Pudarnya Daya Tarik MMORPG dan Nostalgia Masa Lalu
Dulu, MMORPG menawarkan dunia virtual yang memukau, tempat gamer berkumpul dalam party, bergabung dengan guild, dan menuntaskan raid. Judul-judul seperti Ragnarok Online, Yulgang, Atlantica, dan RF Online menjadi ikon di warnet, bukan hanya sebagai game, tetapi sebagai gaya hidup dan wadah komunitas sosial sebelum era media sosial.
Namun, seiring waktu, pesona ini mulai memudar. Banyak judul MMORPG besar telah menutup servernya, dan MMORPG baru yang dirilis seringkali tidak mampu mengisi kekosongan tersebut. Bahkan, banyak yang hanya bertahan beberapa tahun sejak rilis pertama, mengindikasikan adanya masalah fundamental yang perlu ditelaah.
Investasi Mahal dan Monetisasi Agresif, Akar Masalah Game MMORPG Gagal
Salah satu penyebab kegagalan MMORPG baru yang utama adalah biaya pengembangan yang sangat tinggi dan memakan waktu lama, seringkali antara 5 hingga 10 tahun. Investasi besar ini mendorong publisher untuk menerapkan sistem monetisasi yang agresif, bertujuan meraup keuntungan cepat untuk menutupi biaya yang telah dikeluarkan.
Contoh nyata dapat dilihat pada New World, game ambisius dari Amazon Games. Meskipun digarap dengan serius, diprediksi akan menghembuskan nafas terakhirnya pada tahun 2026. Hal ini menunjukkan bahwa bahkan dukungan finansial besar tidak selalu menjamin keberhasilan dalam genre ini, menambah daftar panjang game MMORPG gagal.

Alasan MMORPG baru tidak bertahan lama
Janji Muluk dan Underdeliver: Ekspektasi Berlebihan pada MMORPG Baru
Setiap kali ada MMORPG baru yang dirilis, janjinya selalu sama: “berbeda dari yang sebelumnya” dengan “gameplay yang menjanjikan”. Namun, seringkali ekspektasi tinggi ini berujung pada kekecewaan karena tidak ada hal baru yang signifikan mampu membuat pemain betah.
Kebanyakan pengembang terlalu ambisius, berusaha membuat game mereka menjadi “the Dark Souls of MMORPG” lengkap dengan combat yang sulit, atau raid dengan skala dan fase kompleks, namun tidak memiliki arah yang jelas. Pengembang biasanya memasukkan terlalu banyak atau menjanjikan terlalu muluk, yang akhirnya berujung pada underdeliver.

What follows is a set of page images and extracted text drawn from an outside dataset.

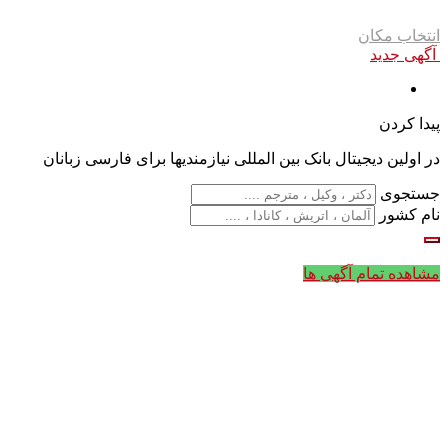
انتخاب مکان
آگهی جدید
پیدا کردن
در اولین دیجیتال بانک بین المللی نیازمندیها برای فارسی زبانان
جستجوی
نام کشور
مشاهده تمام آگهی ها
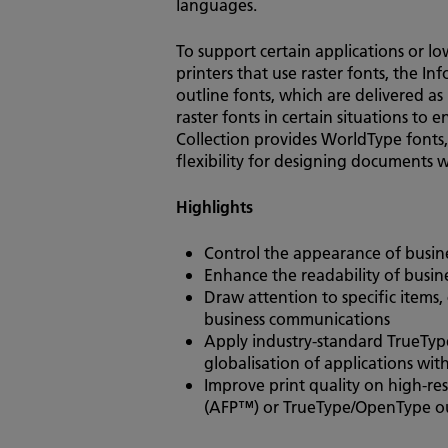
languages.
To support certain applications or l
printers that use raster fonts, the In
outline fonts, which are delivered as 
raster fonts in certain situations to 
Collection provides WorldType fonts,
flexibility for designing documents 
Highlights
Control the appearance of busi
Enhance the readability of busine
Draw attention to specific items
business communications
Apply industry-standard TrueTyp
globalisation of applications with
Improve print quality on high-re
(AFP™) or TrueType/OpenType outl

Pengalaman yang ditawarkan terkadang b aja
Contoh paling nyata yang terjadi belakangan ini adalah game Elyon, yang menjanjikan combat udara dan tema steampunk. Namun, game ini justru mendapat kritikan keras karena optimalisasi seadanya, cerita dan konten in-game yang tidak menarik, serta grafis yang buruk. Ini memperjelas salah satu penyebab kegagalan MMORPG.
Disaat perilisan game kini semakin cepat dan bisa dilakukan oleh siapa saja, batasan untuk masuk dari judul-judul MMO menjadi kian tinggi. Sebuah game harus cukup unik sejak awal; jika tidak, potensi ditinggalkan pemain sudah hampir pasti. Genre MMORPG biasanya tidak sering mendapatkan kesempatan kedua untuk memoles diri sambil berjalan, sehingga banyak game MMORPG gagal di tahap awal.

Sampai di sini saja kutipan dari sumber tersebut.